## [Dataset]
>>
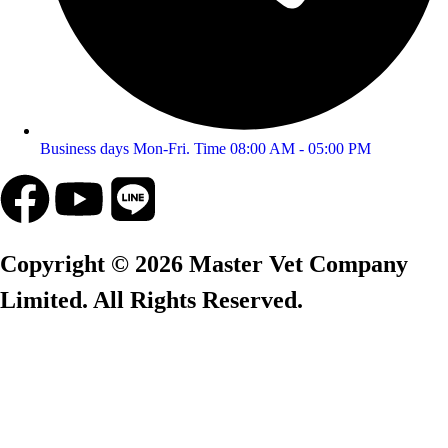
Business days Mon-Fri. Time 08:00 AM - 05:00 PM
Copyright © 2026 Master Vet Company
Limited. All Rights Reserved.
<<
>>
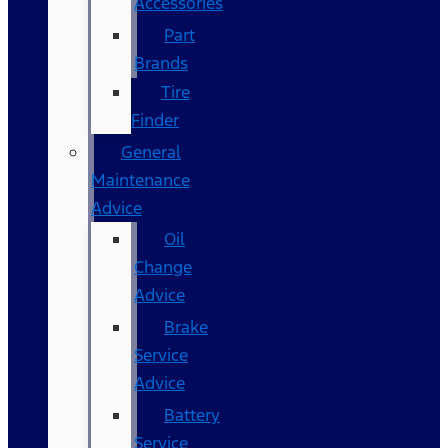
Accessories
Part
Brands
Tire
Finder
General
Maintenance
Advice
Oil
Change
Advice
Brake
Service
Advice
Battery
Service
<<
## [Aim of the task]
The listing above holds a line with "Business days Mon-Fri." and a line with "Limited. All Rights Reserved.". Print the stretch from the first through the second, exactly and alone.

## [Your response]
Business days Mon-Fri. Time 08:00 AM - 05:00 PM
Copyright © 2026 Master Vet Company
Limited. All Rights Reserved.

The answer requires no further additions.